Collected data
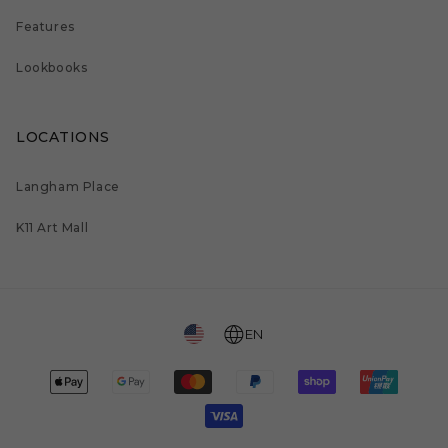
Features
Lookbooks
LOCATIONS
Langham Place
K11 Art Mall
EN
Payment
methods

• **Problem**
Without the pictures, give back the entries exactly.

• **Worked solution**
Features
Lookbooks
LOCATIONS
Langham Place
K11 Art Mall
EN
Payment
methods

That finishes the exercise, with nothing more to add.